One massive flaw of the Wikipedia modell is that the people who edit Wikipedia the most "aggressively" are the ones with the most emotional investment in the topic.
This can lead to very detailed articles written by very enthusiastic people. In other cases the people who are very pro/against the subject will be the ones who put in the most effort, especially on smaller/controversial subjects.
I have seen Wikipedia pages which basically read like ads for small companies.
"Meaning without reference in large language models"
"we argue that LLM likely capture important aspects
of meaning, and moreover work in a way that
approximates a compelling account of human
cognition in which meaning arises from con-
ceptual role"
TL;DR: the focus on the implementation details, and descriptions like this, are detrimental, even perilous,
because such accounts are both accurate, and deeply misleading.
This is description, but it is neither predictive, nor explanatory.
It implies a false model, rather than providing one.
Evergreen:
Ximm's Law: every critique of AI assumes to some degree that contemporary implementations will not, or cannot, be improved upon.
Lemma: any statement about AI which uses the word "never" to preclude some feature from future realization is false.
From the article: A "stochastic parrot", according to Bender, is an entity "for haphazardly stitching together sequences of linguistic forms … according to probabilistic information about how they combine, but without any reference to meaning."
It seems to me that the great success transformers are now enjoying is precisely due to the fact that 'probabilistic information about how they combine' _is_ meaning.

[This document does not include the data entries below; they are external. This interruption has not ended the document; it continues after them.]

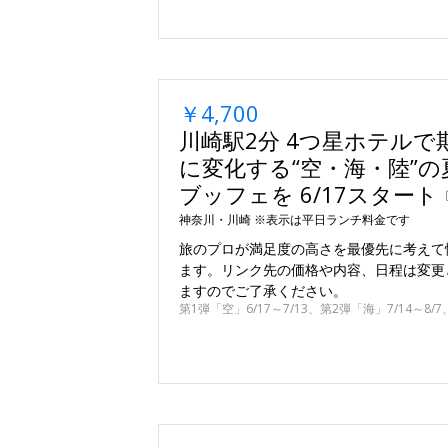
￥4,700
川崎駅2分 4つ星ホテルで
に変化する“空・海・陸”
ブッフェを 6/17スタート
神奈川・川崎 ※表示は平日ランチ料金です
旅のプロが満足度の高さを最優先に考えて
ます。リンク先の価格や内容、日程は変更
ますのでご了承ください。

It's really not. Read the National Library of Thailand thought experiment to understand the difference. But this isn't saying that AGI is impossible, only that it can't come purely from LLMs, and that pure LLMs will remain stochastic parrots no matter how they are scaled up.
I agree. There's a quote in that paper about how ML models can never access meaning (semantics of words) because they only see the form (syntax and letters) and the two are somehow completely divorced.
It's obvious nonsense. I can describe a new concept to you using only words and letters and you can understand it. Therefore you can build up knowledge using only syntax.
Nobody is saying that LLMs understand the layout of a bus or the feel of leather, but they understand that buses are vehicles with four wheels that transport people etc.
This also relates to vision models. The existence of adversarial attacks (e.g. imperceptable changes in the image drastically changing the output) essentially demonstrate that the model has not reached the point at which the network "understands" the generalized concept it wants to disinguish.
Not really an example, there are many ways human vision is flawed and can be tricked, but none are on the level of these adversarial examples. There imperceptible differences between an image lead to a category error.
Human perception can be ambigous, but minimal changes never cause drastic category errors.
Basically there is this innate idea that if the basic building blocks are simple systems with deterministic behavior, then the greater system can never be more than that. I've seen this is spades within the AI community, "It's just matrix multiplication! It's not capable of thinking or feeling!"
Which to me always felt more like a hopeful statement rather than a factual one. These guys have no idea what consciousness is (nobody does) nor have any reference point for what exactly is "thinking" or "feeling". They can't prove I'm not a stochastic parrot anymore than they can prove whatever cutting edge LLM isn't.
So while yes, present LLMs likely are just stochastic parrots, the same technology scaled might bring us a model that actually is "something that is something to be like", and we'll have everyone treating it with reckless carelessness because "its just a stochastic parrot".